Ross Garnaut has warned that flawed regulation is partly responsible for Australia’s surging cost of electricity, and called for a regulatory overhaul to minimize the limited impact of a carbon price on electricity prices and energy security.

In his final updated paper on the climate change, dealing with the electricity sector, Garnaut has noted that Australians continue to enjoy relatively low electricity prices by world standards, but that our reliance on coal means the electricity sector must be overhauled to address the emissions-intensive nature of the Australian economy.

And he tackles one of the most controversial of current political issues, and the key to the Coalition’s campaign against the Government’s carbon price scheme, rising electricity prices. The paper explores how rising network costs and the lack of certainty around a carbon price have driven large price rises in the sector in recent years, but Garnaut also believes poor regulation has contributed to the rapid rise in prices. He blames flaws in the framework regulating electricity producing monopolies, price-capping incentives for firms to over-invest, a generous appeals process, too-high reliability standards and continuing state ownership as all contributing to escalating prices, on top of the need to replace ageing infrastructure.

Without regulatory reform, he warns, these pressures will combine with rising coal and gas prices to continue driving up electricity costs in the future.

He proposes a series of reforms to strengthen and establish new regulators within the sector and establish as truly national (WA and NT apart) market. These will, he argues, reduce the impact of a carbon price and reduce price pressures.

Garnaut also notes that the Renewable Energy Target and other state-based renewables schemes are also driving up costs, and should be phased out once a carbon price is in place – the same recommendation as in his original 2008 report.

The paper takes head-on claims from the electricity sector, and in particular the transnational owners of the Hazelwood and Yallourn power plants, in relation to the CPRS, that massive assistance was required to ensure that the plants continued to operate. Garnaut terms the risk of energy security concerns from a carbon price “low – if not negligible” and says they can be addressed by ensuring a fully national electricity market is in place that will prevent problems associated with “too big to fail” suppliers. In Garnaut’s view, operation of those plants will continue to be profitable even as the economy transitions to greater reliance on gas or, if gas prices are too high, renewables. In any event, he notes, both plants are likely even long after the establishment of a carbon price has driven a shift to gas and renewables, to continue to operate in a non-baseload capacity, firing up during the warmest months to provide peak power. Garnaut also notes that it doesn’t take a carbon price to threaten the collapse of a power company, citing the impact of the GFC on Babcock and Brown.

However, he recommends that owners of the most emissions-intensive plants be given temporary access to government loan guarantees to ensure a smooth transition to a carbon price, a conclusion unlikely to please electricity generators who demanded, and received, commitments worth hundreds of millions of dollars from the Rudd Government as transitional assistance under the CPRS.

Garnaut also considers, without naming it, the Coalition’s plan to pay the owners of Hazelwood and Yallourn billions of dollars to shut them down, and finds it unworkable.

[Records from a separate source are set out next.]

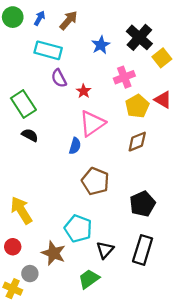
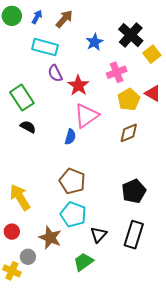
red star: (84, 91) -> (78, 85), size x1.5
brown pentagon: (95, 181) -> (72, 181), moved

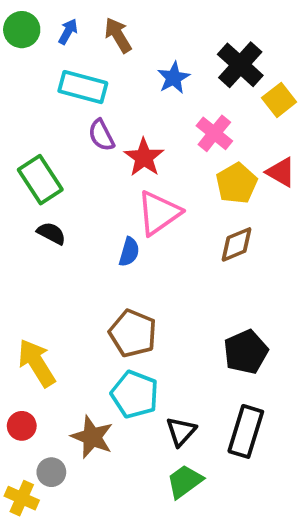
brown arrow: (64, 19) -> (118, 35), turned -72
pink cross: (117, 72) -> (214, 133), turned -30
green trapezoid: (83, 262) -> (185, 481), moved

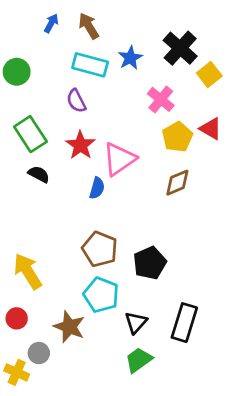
green circle: (22, 30) -> (17, 72), moved
cyan rectangle: (83, 87) -> (90, 65), moved
red star: (144, 157) -> (80, 145), moved
black pentagon: (246, 352) -> (150, 263), moved

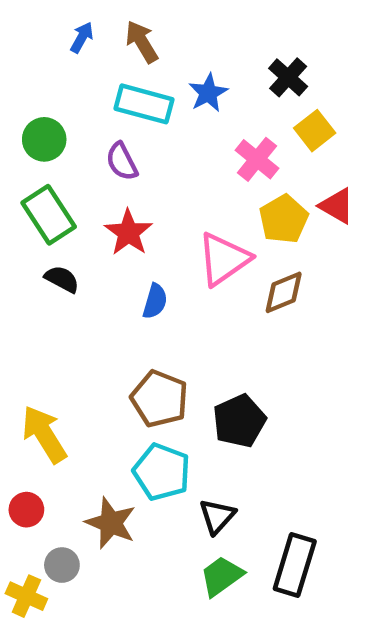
black cross: (180, 48) -> (288, 77), size x0.7
green circle: (17, 72) -> (44, 139), moved
yellow square: (209, 74) -> (315, 131), moved
pink triangle: (119, 159) -> (224, 259), moved
black rectangle: (184, 323) -> (295, 565), moved

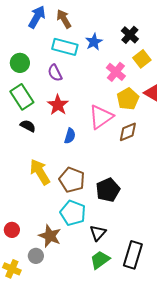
blue arrow: (82, 37) -> (37, 17), size x1.6
yellow arrow: (44, 434) -> (40, 172), moved
gray circle: (62, 565) -> (36, 256), moved

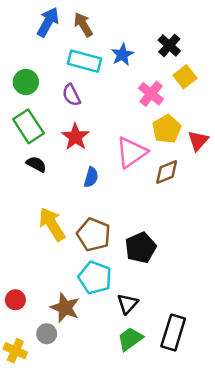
red triangle: (152, 93) -> (198, 141), moved, turned 42

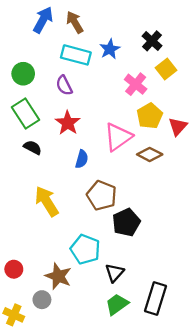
brown diamond: (167, 172) -> (150, 154), turned 50
brown pentagon: (94, 235) -> (102, 195), moved

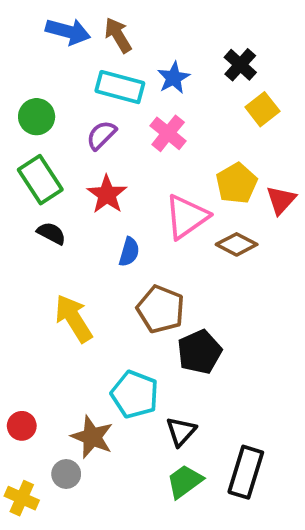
blue arrow: (43, 20) -> (68, 31), turned 76
pink cross: (136, 84) -> (168, 133), moved
purple semicircle: (64, 85) -> (101, 135), turned 72

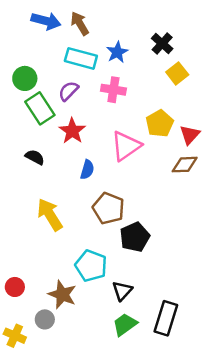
pink cross: (168, 133) -> (113, 90), turned -30
green rectangle: (40, 180) -> (40, 108), moved
brown diamond: (237, 244) -> (185, 165), moved, turned -30

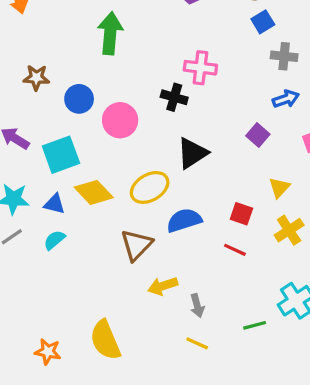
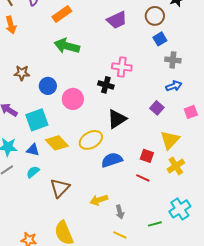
green arrow: (110, 33) -> (67, 46), turned -80
yellow triangle: (279, 187) -> (170, 140), size x1.5
brown triangle: (136, 245) -> (60, 188), moved

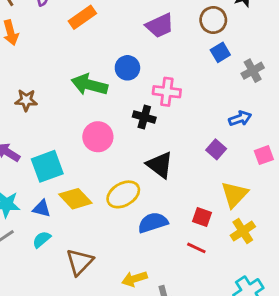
green arrow: (67, 46) -> (89, 85), moved
gray cross: (173, 60) -> (253, 71), moved, turned -35
blue circle: (48, 86) -> (127, 68), moved
black triangle: (117, 119) -> (160, 165), turned -50

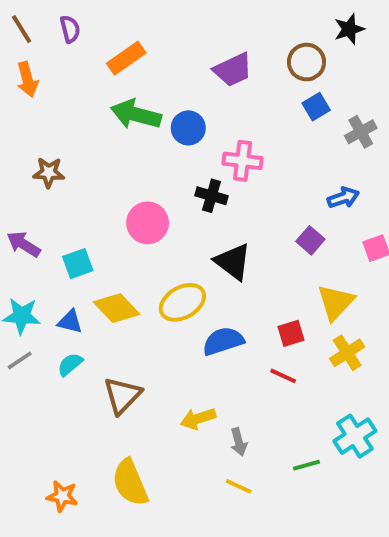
green arrow: (89, 85) -> (136, 114), moved
cyan square: (47, 166) -> (78, 264), size x0.7
red square: (202, 217) -> (291, 333), turned -36

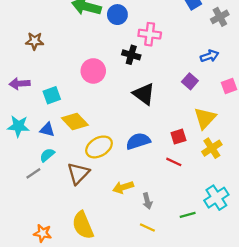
purple arrow: (24, 244) -> (20, 84), turned -36
yellow ellipse: (182, 302) -> (99, 147), moved
gray line: (20, 360) -> (33, 173), moved

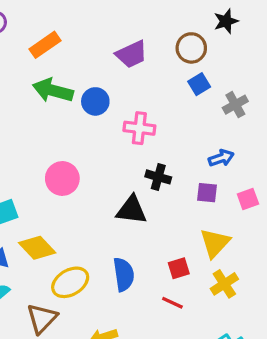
black cross: (131, 55) -> (158, 177), moved
purple square: (190, 81) -> (207, 193), moved, turned -35
black triangle: (144, 94) -> (132, 210), turned -30
blue semicircle: (138, 141) -> (124, 274), turned 100

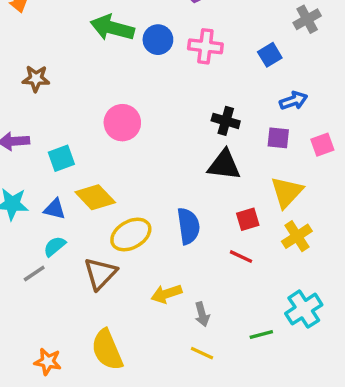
blue square: (199, 84) -> (270, 55), moved
gray cross: (235, 105) -> (307, 19), moved
pink cross: (139, 128) -> (205, 46), moved
black triangle: (132, 210) -> (224, 165), moved

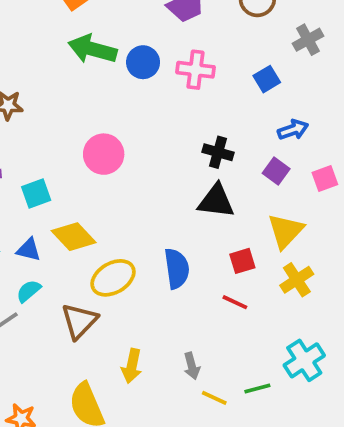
purple square: (278, 138) -> (276, 171), turned 30
yellow arrow: (166, 294) -> (132, 366), moved, turned -60
yellow line: (202, 353) -> (214, 398), moved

He warns that the cost of paying the owners to shut them down would be less than the real cost to consumers via higher electricity prices.

The Auction for Closure requires government to prescribe the natural pathway to market exit. Those bidders successful at the auction will be constrained in their ability to respond to changing market conditions such as higher gas prices, lower capital costs for low-emissions technologies or strong demand growth. Government is poorly place to make decision of this kind.

The main benefit of the Auction for Closure approach is that it tells potential investors in low-emissions generation that future electricity prices will be higher. It is not clear that this is necessary. Firms are making their own judgement about the likelihood of high emissions generators reducing their production, and about the effect that this will have on electricity prices.

What’s missing from the paper is a detailed assessment of the impact of a carbon price. Garnaut notes previous Treasury modeling on the impact of a $23 a tonne carbon price, which would have increased household electricity bills by 20%. Now, he says, the impact would be smaller due to the subsequent rises in electricity prices. He reiterates that compensation should be provided via tax cuts, the transfer payments system and, for low-income households, energy efficiency measures that will yield ongoing savings.

While there’ll be a final report from Garnaut at the end of May, this is the last update of his original report. And in a passing comment on the electricity market, it’s hard not to see Garnaut taking the opportunity to have a not-so-subtle dig at Australian business and politicians and their attitude toward economic reform, which he’s been engaged in as a key Government adviser for nearly three decades:

Many people in Australia, including many in business leadership roles, distrust markets. They fear that market outcomes will be seriously disruptive, and dislike the uncertainty with which market outcomes are associated. There is a deep Australian yearning for the certainties of controls and subsidies. However, while markets are imperfect, the general experience is that they are more effective than any other mechanisms for ensuring that supply is available reliably to meet demand. I see no reason why the electricity market is different from others.